Washington : Osama bin Laden’s spokesman and son-in-law has been captured by the United States, officials said Thursday, in what a senior congressman called a “very significant victory” in the ongoing fight against al-Qaida.Abu Ghaith is expected to be in U.S. federal court in New York on Friday in an initial hearing to face terror charges, according to a law enforcement official.
Rep. Peter King, the former chairman of the House Homeland Security Committee, credited the CIA and FBI with catching al-Qaida propagandist Sulaiman Abu Ghaith in Jordan within the last week. He said the capture was confirmed to him by U.S. law enforcement officials.
A Jordanian security official confirmed that al-Ghaith was handed over last week to U.S. law enforcement officials under both nations’ extradition treaty.
He declined to disclose other details.
“Definitely, one by one, we are getting the top echelons of al-Qaida,” said King, R-N.Y.
“I give the (Obama) administration credit for this: it’s steady and it’s unrelenting and it’s very successful.”Abu Ghaith became an international name in late 2001 when he appeared on pan-Arab satellite television urging Muslims everywhere to fight the United States and warning of more attacks similar to those of Sept. 11.
In one video, he was sitting with bin Laden in front of a rock face in Afghanistan. A teacher and mosque preacher in Kuwait, he was stripped of his Kuwaiti citizenship after 9/11.
He is identified as a major al-Qaida core official by the New America Foundation think tank in Washington. King said Abu Ghaith was involved in the planning in the 9/11 attacks against the World Trade Center and Pentagon.
Tom Lynch, a research fellow at the National Defense University in Washington, described Abu Ghaith as one of a small handful of senior al-Qaida leaders “capable of getting the old band back together and postured for a round of real serious international terror.”
“His capture and extradition not only allows the U.S. to hold – and perhaps try – a reputed al-Qaida core survivor, further tarnishing the AQ core brand, but it also points to the dangers for those few remaining al-Qaida core refugees,” Lynch said.

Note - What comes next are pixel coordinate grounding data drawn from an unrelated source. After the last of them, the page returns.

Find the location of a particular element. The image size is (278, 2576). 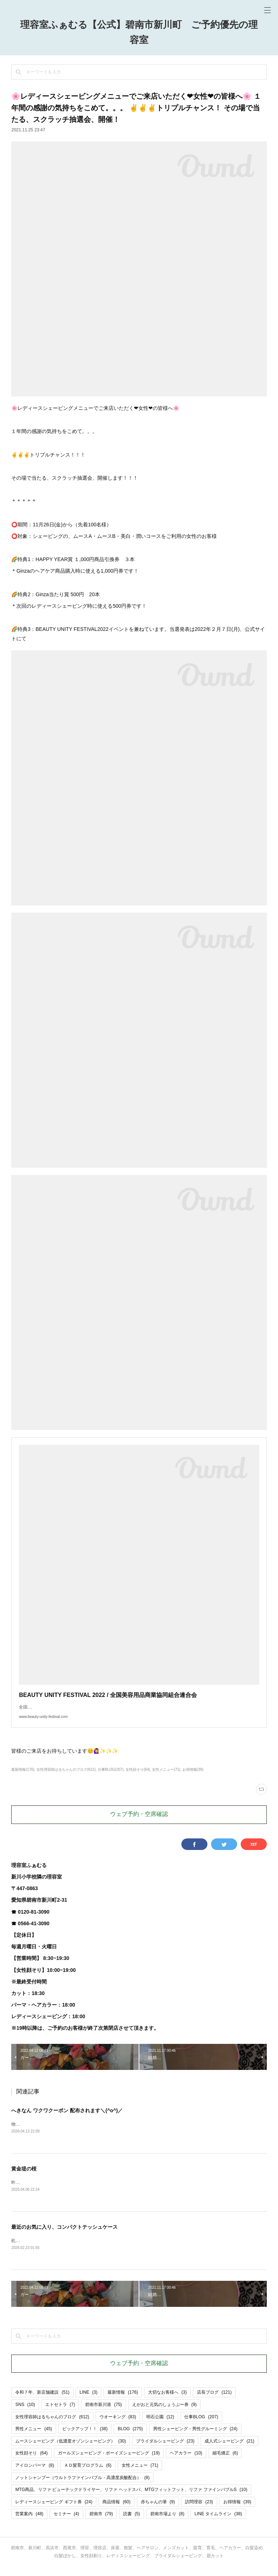

令和７年、新店舗建設 is located at coordinates (42, 2401).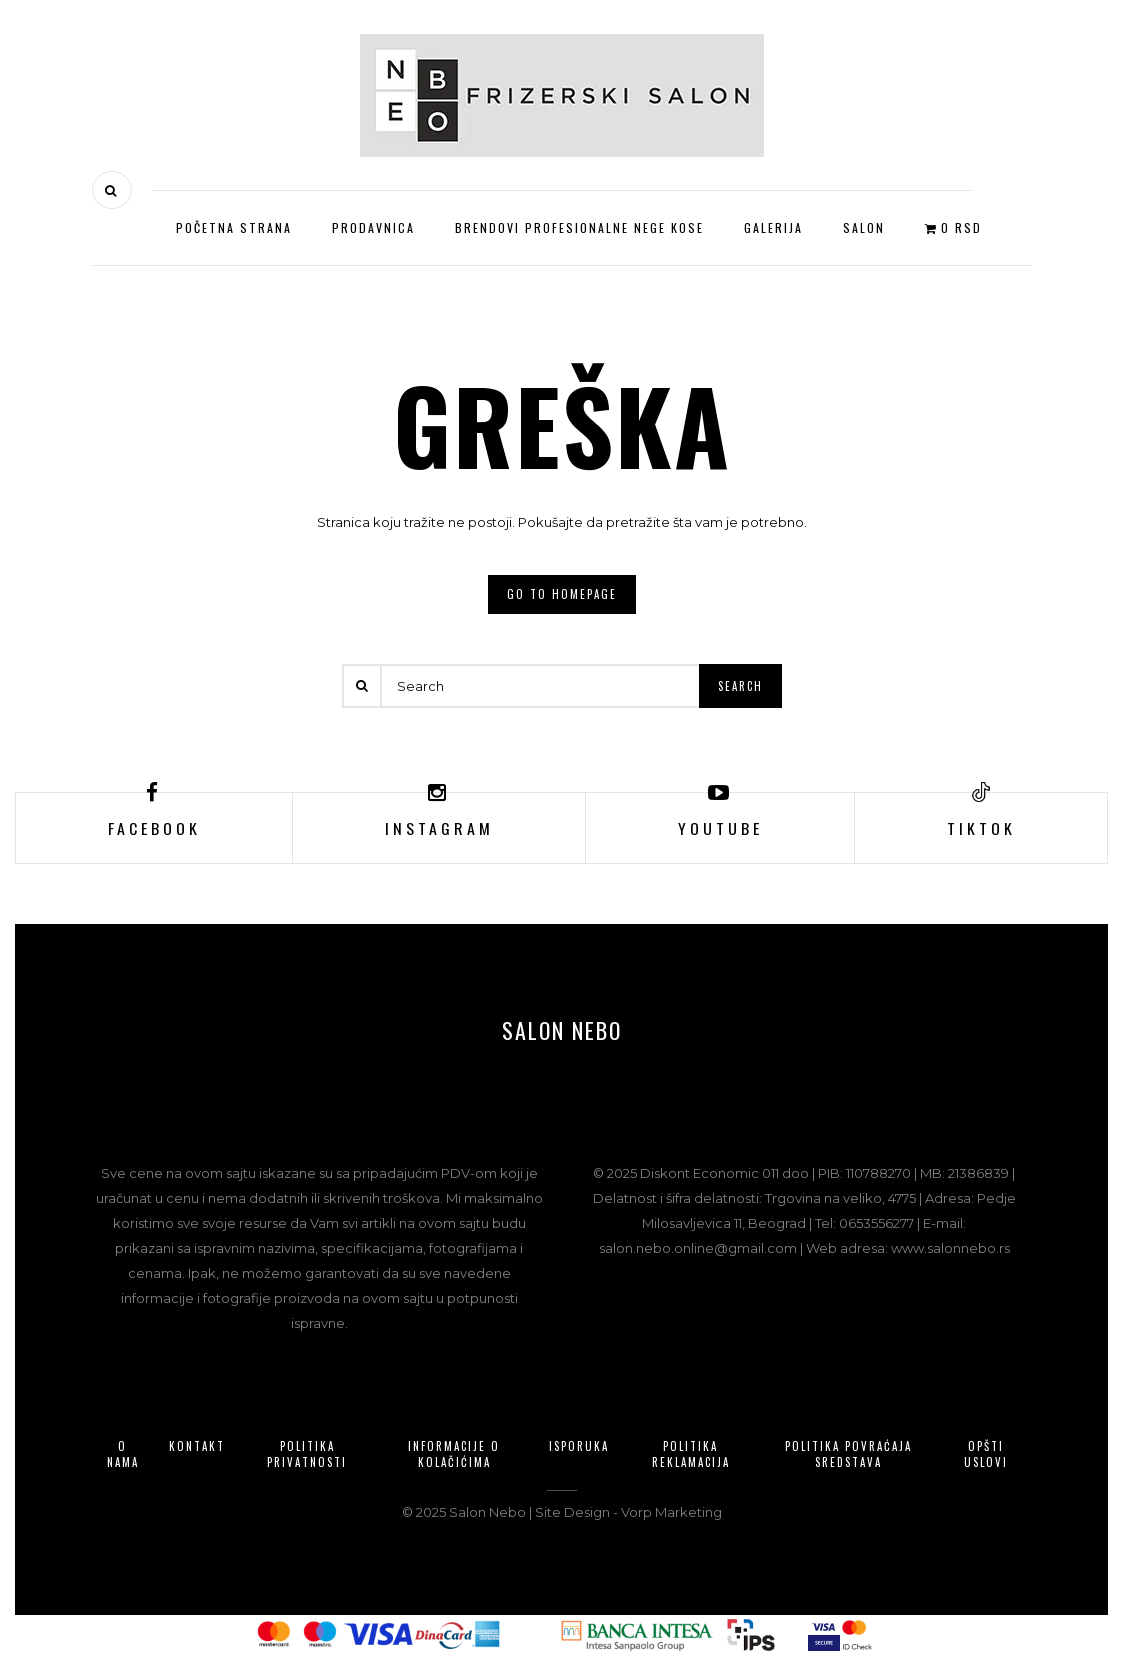 The image size is (1123, 1655). Describe the element at coordinates (579, 227) in the screenshot. I see `Brendovi profesionalne nege kose` at that location.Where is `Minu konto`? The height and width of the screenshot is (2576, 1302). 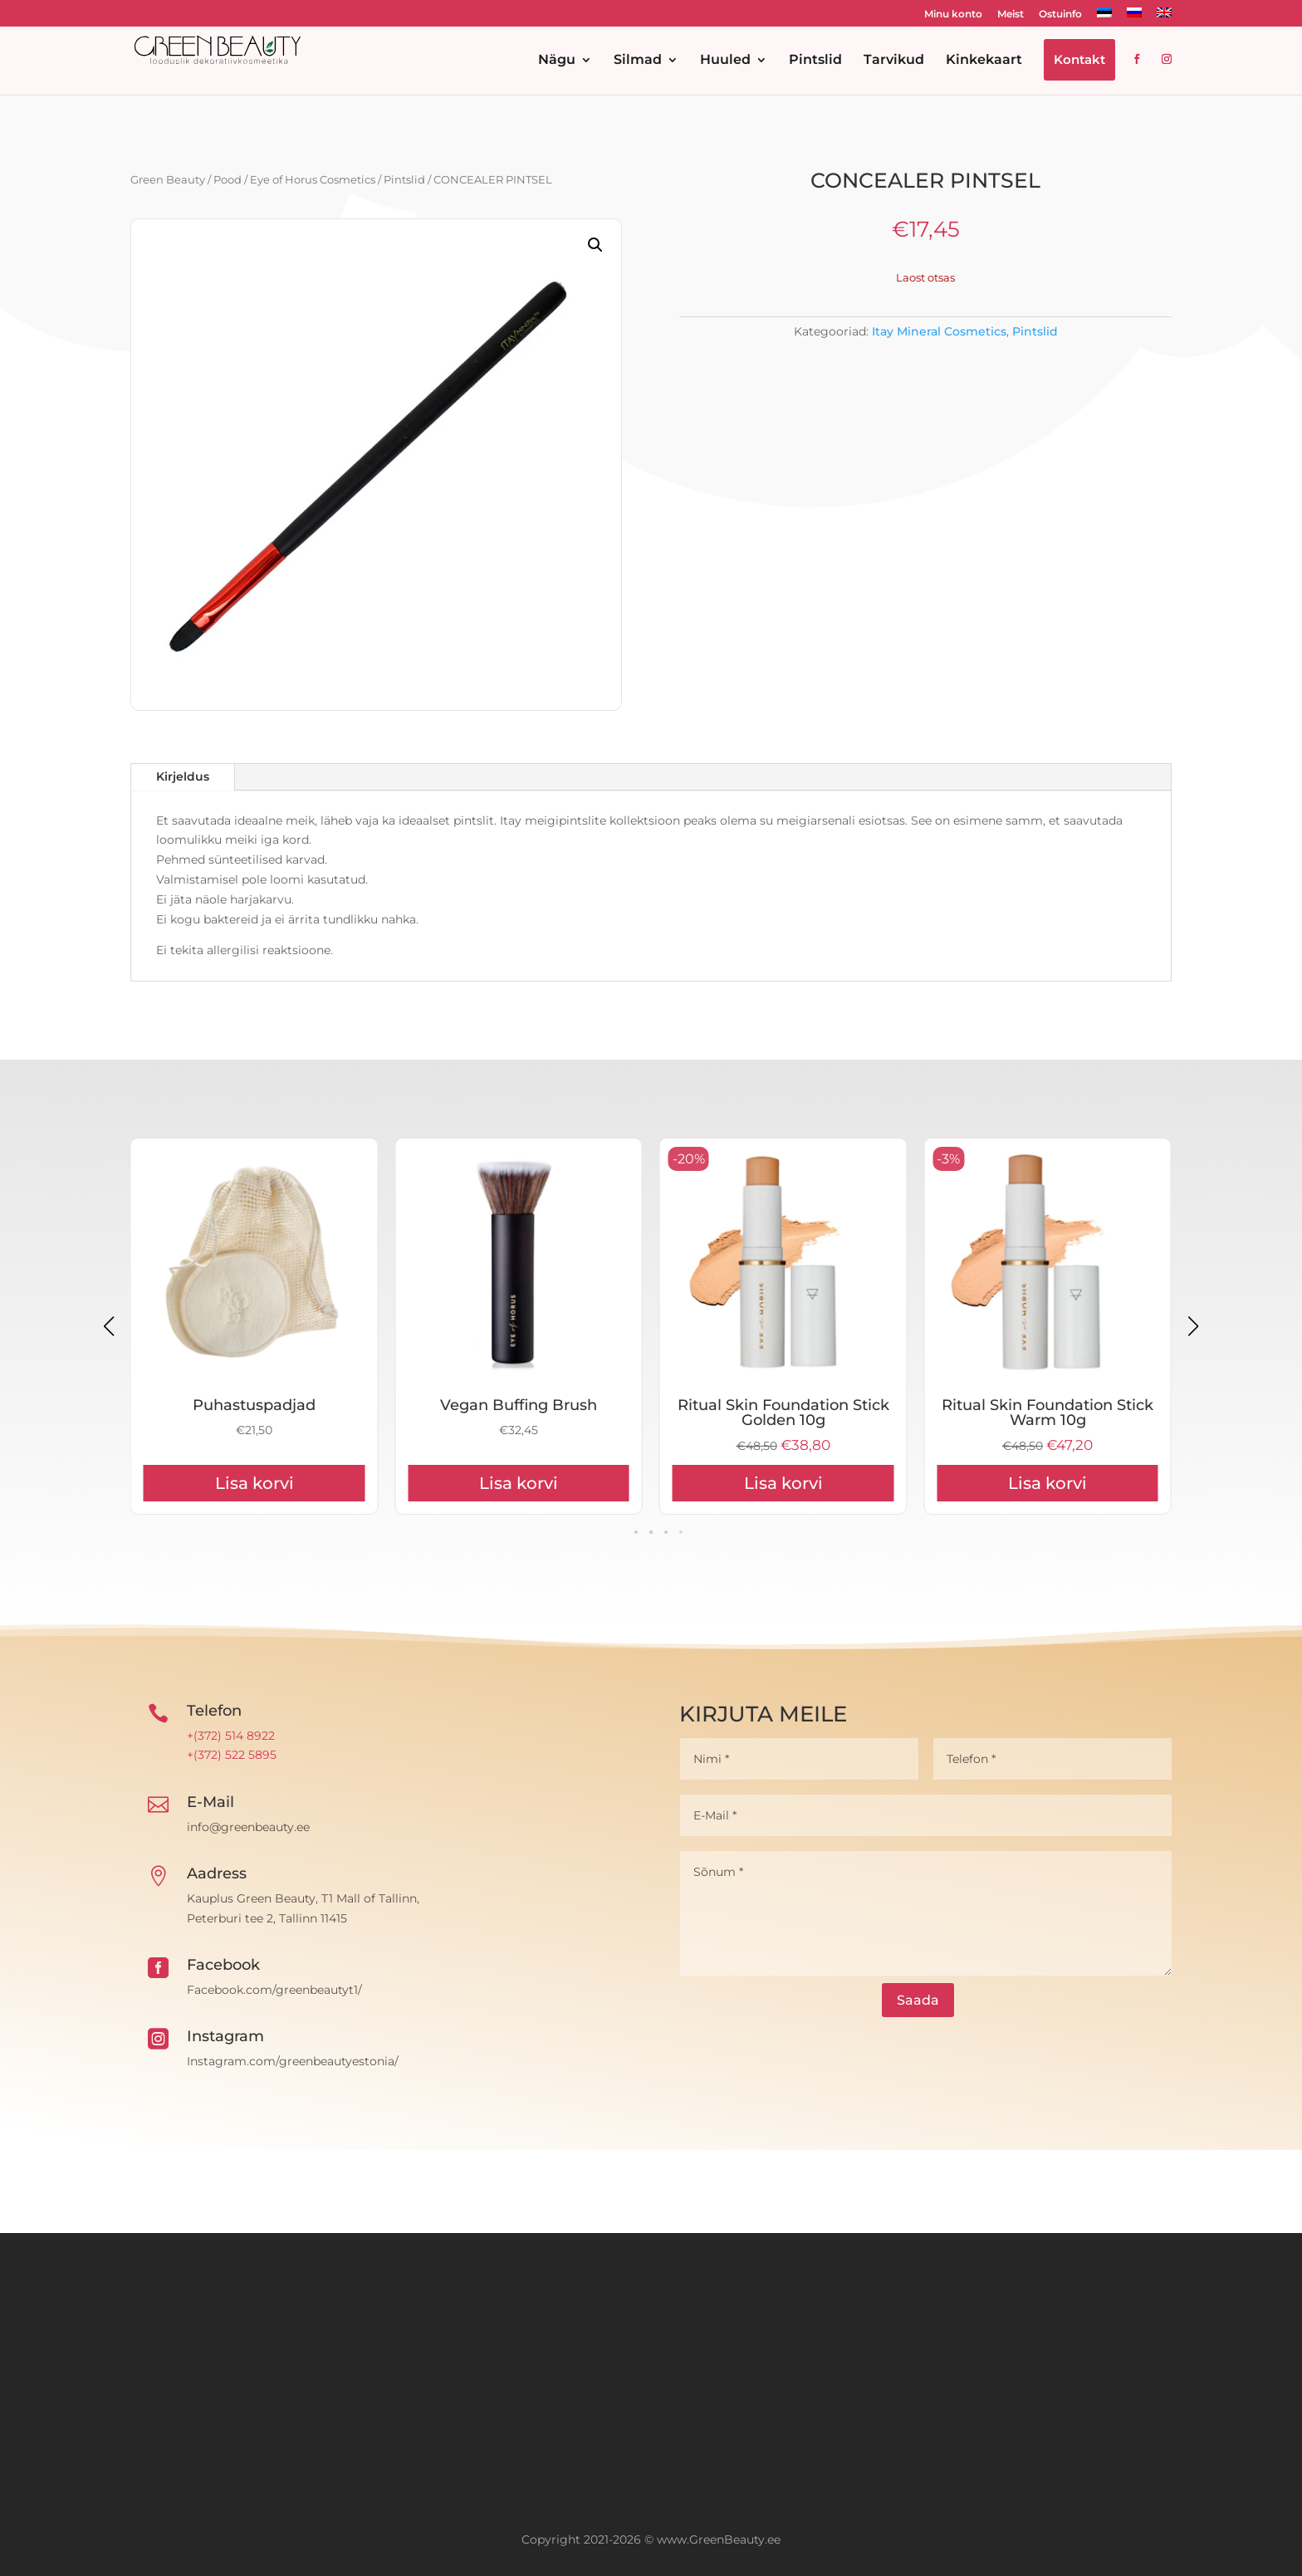 Minu konto is located at coordinates (953, 14). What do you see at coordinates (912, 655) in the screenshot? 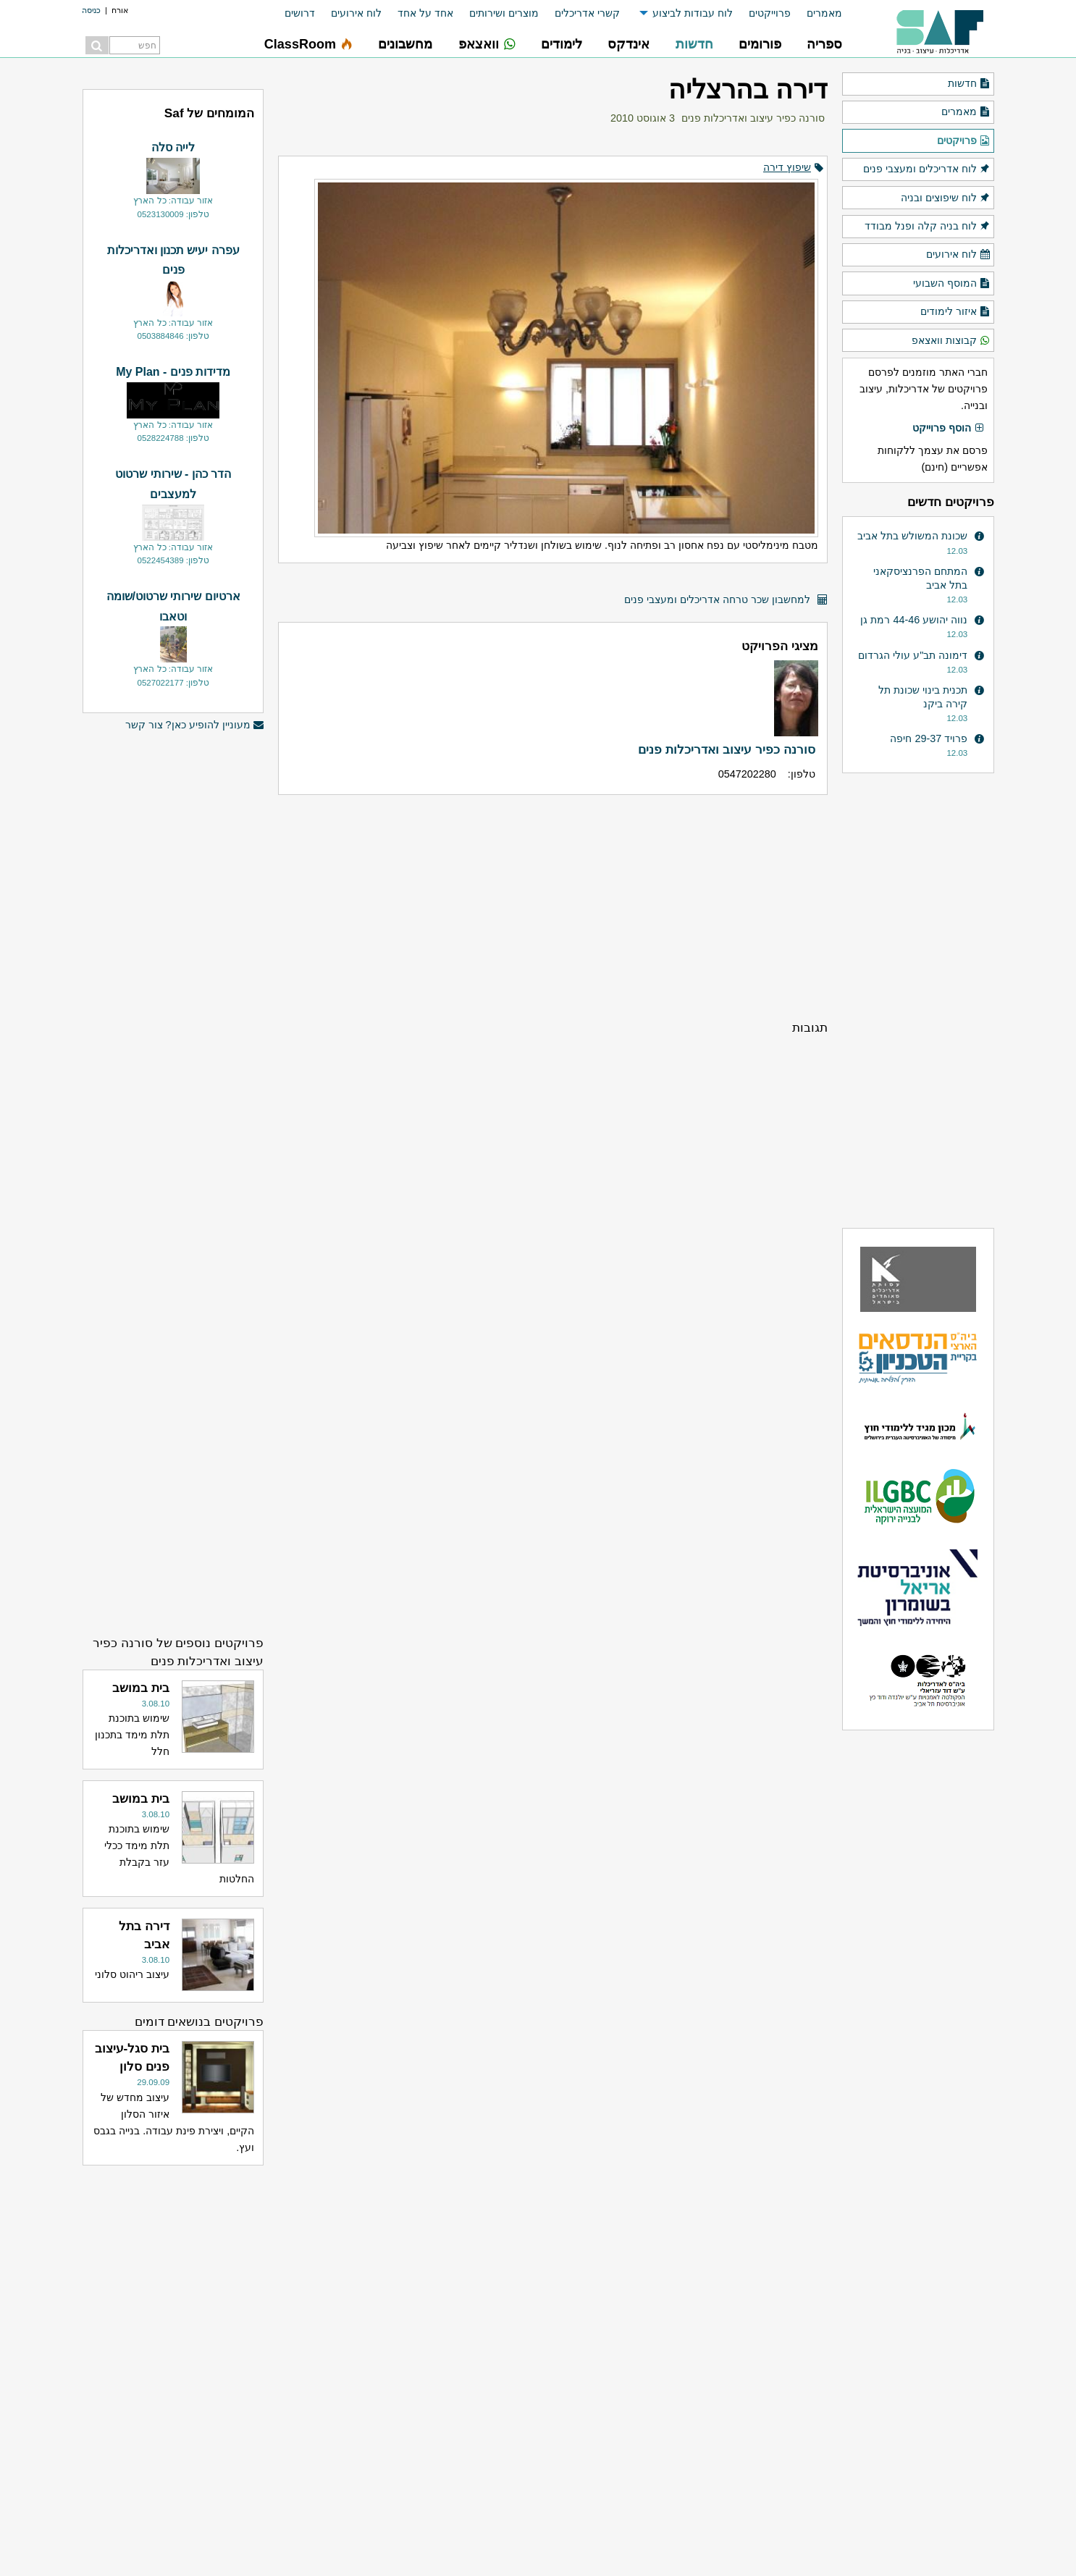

Abu Ghaith’s trial will make one of the relatively few prosecutions of senior al-Qaida leaders on U.S. soil.
Charging foreign terror suspects in American federal courts was a top pledge by President Barack Obama shortly after he took office in 2009 – aimed, in part, to close the detention center at Guantanamo Bay, Cuba.
Since 9/11, 67 foreign terror suspects have been convicted in U.S. federal courts, according to watchdog group Human Rights First, which obtained the data from the Justice Department through a Freedom of Information request.